> YOUR INSTRUCTIONS: Begin at the top of the records and copy each line exactly. The line containing "Information Security (81, 1889)" is the last one to include.

Dataset entries:
━━━━━━━━━━━━━━━━━━━━

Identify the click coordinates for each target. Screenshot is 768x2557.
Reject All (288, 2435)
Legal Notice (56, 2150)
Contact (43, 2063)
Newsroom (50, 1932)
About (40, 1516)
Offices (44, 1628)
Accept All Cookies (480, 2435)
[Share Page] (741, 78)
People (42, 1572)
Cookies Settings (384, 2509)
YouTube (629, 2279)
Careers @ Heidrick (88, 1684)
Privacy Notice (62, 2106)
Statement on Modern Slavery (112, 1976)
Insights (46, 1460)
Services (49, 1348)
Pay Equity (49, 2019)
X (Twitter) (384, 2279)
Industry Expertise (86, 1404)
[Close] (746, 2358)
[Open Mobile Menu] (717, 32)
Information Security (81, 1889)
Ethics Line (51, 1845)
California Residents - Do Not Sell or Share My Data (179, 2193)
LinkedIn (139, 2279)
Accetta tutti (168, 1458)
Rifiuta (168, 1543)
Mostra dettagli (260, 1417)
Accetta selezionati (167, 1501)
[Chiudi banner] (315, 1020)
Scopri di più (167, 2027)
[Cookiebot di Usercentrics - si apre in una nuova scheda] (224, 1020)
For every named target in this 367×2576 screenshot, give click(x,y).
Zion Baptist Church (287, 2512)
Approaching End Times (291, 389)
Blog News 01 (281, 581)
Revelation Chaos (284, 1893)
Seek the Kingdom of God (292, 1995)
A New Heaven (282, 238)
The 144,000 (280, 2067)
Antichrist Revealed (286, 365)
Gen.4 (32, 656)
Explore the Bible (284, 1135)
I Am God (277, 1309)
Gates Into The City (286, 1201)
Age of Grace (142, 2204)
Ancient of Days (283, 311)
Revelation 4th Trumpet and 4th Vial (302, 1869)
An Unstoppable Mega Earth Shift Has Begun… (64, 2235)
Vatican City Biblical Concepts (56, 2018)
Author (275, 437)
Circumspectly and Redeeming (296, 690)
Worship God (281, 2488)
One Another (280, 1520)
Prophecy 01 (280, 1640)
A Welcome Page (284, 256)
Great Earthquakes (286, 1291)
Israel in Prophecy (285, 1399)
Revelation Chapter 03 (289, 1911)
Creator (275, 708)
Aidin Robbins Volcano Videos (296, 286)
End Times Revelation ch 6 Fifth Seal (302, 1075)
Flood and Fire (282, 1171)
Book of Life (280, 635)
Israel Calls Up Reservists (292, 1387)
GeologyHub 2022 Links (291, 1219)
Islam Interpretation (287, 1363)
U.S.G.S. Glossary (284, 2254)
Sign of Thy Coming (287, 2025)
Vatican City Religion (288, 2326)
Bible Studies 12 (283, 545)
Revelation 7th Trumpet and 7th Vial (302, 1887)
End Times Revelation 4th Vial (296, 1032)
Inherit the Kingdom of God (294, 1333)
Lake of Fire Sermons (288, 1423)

━━━━━━━━━━━━━━━━━━━━

> ANSWER TO THIS PROBLEM:
Identify the click coordinates for each target. Screenshot is 768x2557.
Reject All (288, 2435)
Legal Notice (56, 2150)
Contact (43, 2063)
Newsroom (50, 1932)
About (40, 1516)
Offices (44, 1628)
Accept All Cookies (480, 2435)
[Share Page] (741, 78)
People (42, 1572)
Cookies Settings (384, 2509)
YouTube (629, 2279)
Careers @ Heidrick (88, 1684)
Privacy Notice (62, 2106)
Statement on Modern Slavery (112, 1976)
Insights (46, 1460)
Services (49, 1348)
Pay Equity (49, 2019)
X (Twitter) (384, 2279)
Industry Expertise (86, 1404)
[Close] (746, 2358)
[Open Mobile Menu] (717, 32)
Information Security (81, 1889)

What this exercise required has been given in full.